Ничего такого особенного я в коммунальной кухне никогда не делала, но при мысли о неучтенных мною соглядатаях отчего-то стало неприятно.
Ксения явно уловила мое чувство и прикрылась улыбкой. «Кажется, она знает ее силу, – подумала я. – Интересно, действует ли улыбка на неверного мужа? Или он уже привык и не обращает внимания? Или ей с ребенком просто некогда ему улыбаться?»
– Так что же вы увидели в нашей квартире такого, о чем хотели рассказать? – я решила немного ускорить дело.

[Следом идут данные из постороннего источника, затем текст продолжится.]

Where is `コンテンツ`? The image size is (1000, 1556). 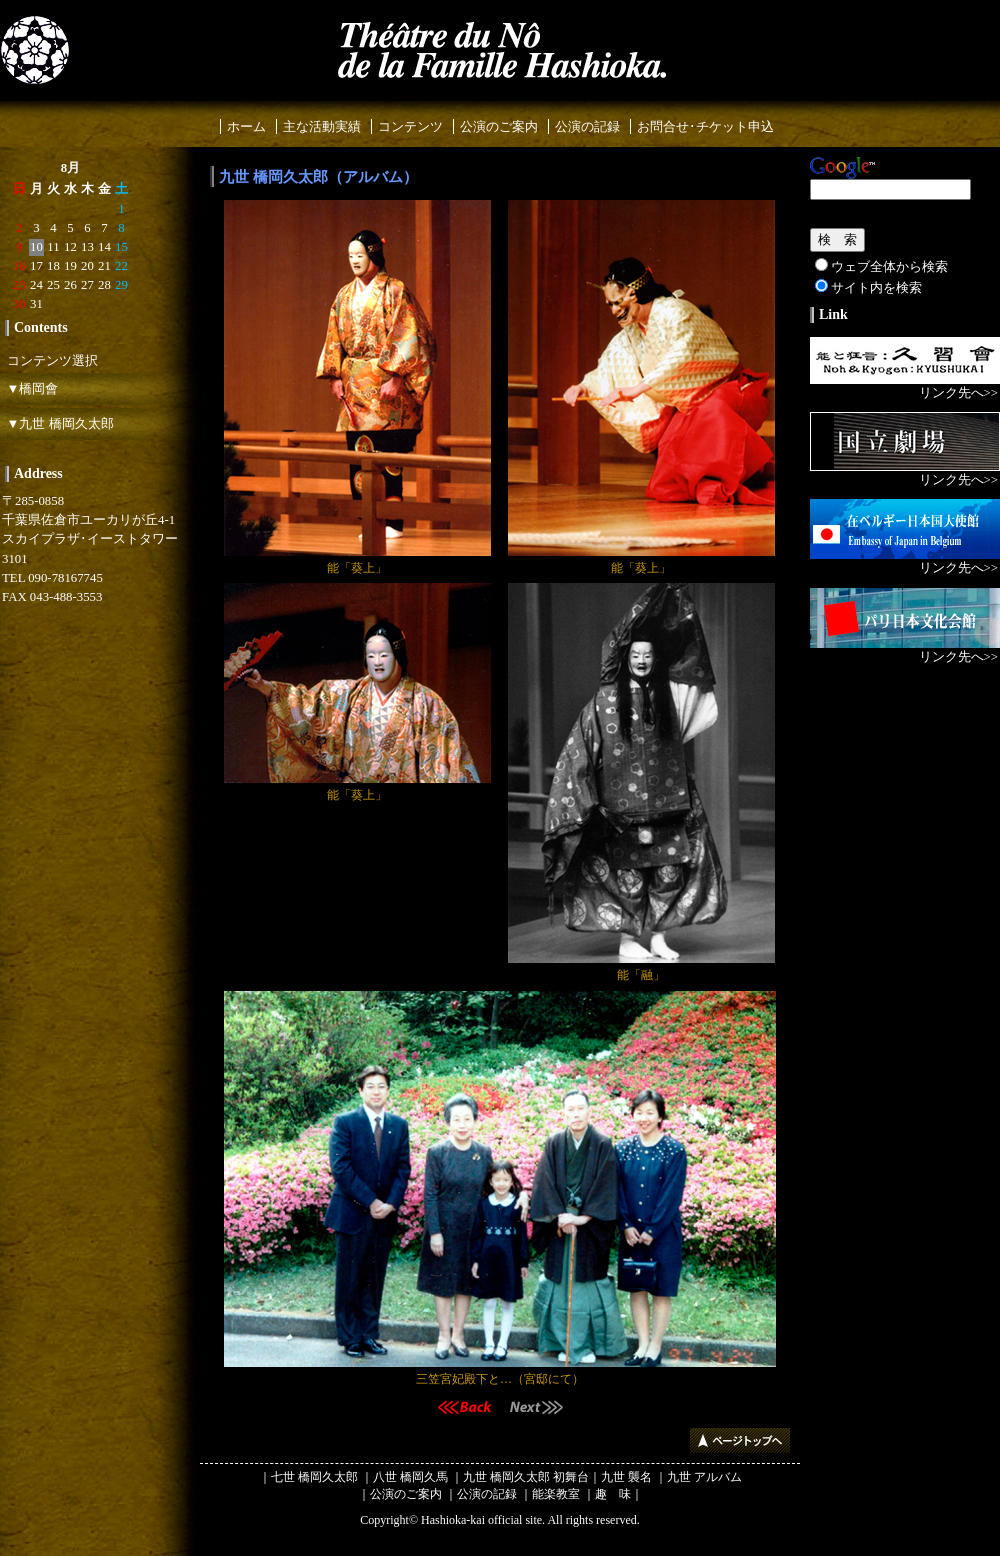 コンテンツ is located at coordinates (410, 126).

– В тот день и час, когда убили женщину, в квартире была та девушка, которая в последнее время живет с Дашей, – четко, глядя мне в глаза и больше не улыбаясь, произнесла Ксения. – Я видела ее и в кухне, и в Дашиной комнате. По-видимому, она ушла из квартиры уже после убийства, но точно до того, как вернулся инвалид и приехали врачи.
– Любочка! – тихо сказала я и стиснула руками подлокотники кресла.
* * *
– Почему же она не сказала об этом оперативникам? – изумилась Ленка. – Ведь они же должны были делать поквартирный обход дома!

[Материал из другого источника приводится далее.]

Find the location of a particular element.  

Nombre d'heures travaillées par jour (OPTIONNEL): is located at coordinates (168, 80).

– Ксения живет в другом доме. Она говорит, что к ним никто не приходил и ее никто ни о чем не спрашивал, – я старалась говорить спокойно. – Ты в ментовке сто лет работала. Как ты думаешь, какая у них там теперь версия? Федора убили друзья-алкоголики, а Зоя стала жертвой грабителя, который зачем-то зашел в нищую многонаселенную квартиру, случайно не застал никого дома и решил поживиться?! Такое стечение случайностей. А может быть, даже патогенная геомагнитная зона – по книжке какого-нибудь из популярных ныне шарлатанов.

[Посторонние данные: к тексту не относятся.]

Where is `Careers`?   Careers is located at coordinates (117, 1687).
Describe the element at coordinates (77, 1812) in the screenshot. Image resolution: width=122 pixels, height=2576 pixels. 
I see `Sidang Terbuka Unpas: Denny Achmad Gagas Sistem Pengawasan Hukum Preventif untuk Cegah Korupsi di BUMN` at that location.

– Я думаю, что Ксении надо самой обратиться в милицию и все рассказать.
– У нее врожденный порок сердца, изменяющий ей муж и сыну полтора года. Лекарства она не пьет, потому что до сих пор кормит сына грудью.
– Все равно…
– Она пойдет в милицию и что? Они сразу арестуют убийцу? Любочку? Ежику понятно, что Зою она собственноручно не убивала. Кого-то впустила в квартиру? А как это доказать? Никто, в том числе и Ксения, этого не видел. Любочкиных отпечатков пальцев в квартире, разумеется, полно, но на утюге и в комнате Зои их нет. Она была в квартире в момент убийства? А разве Ксения не могла перепутать время? Скрыла от милиции, что вообще заходила? Это объяснить еще проще – испугалась, что заподозрят. Учитывая любочкин бизнес, ей какие-либо контакты, а уж тем более неприятности с милицией – совершенно ни к чему.
– Все равно…
– Ленка, тебе кто-нибудь говорил, что ты упряма, как осел?
– Да, мама и еще потом – многие. И все равно…
* * *
На следующий день из находящегося под покровительством Сатурна отделения милиции я получила вполне достоверные сведения – результаты экспертизы: в замке нашей квартиры кто-то ковырялся каким-то железным предметом, предположительно, отмычкой. Стало быть, сделали вывод милиционеры, дверь была вскрыта снаружи, изнутри ее никто не открывал. Также не подтвердилось и предположение о том, что у грабителя был ключ.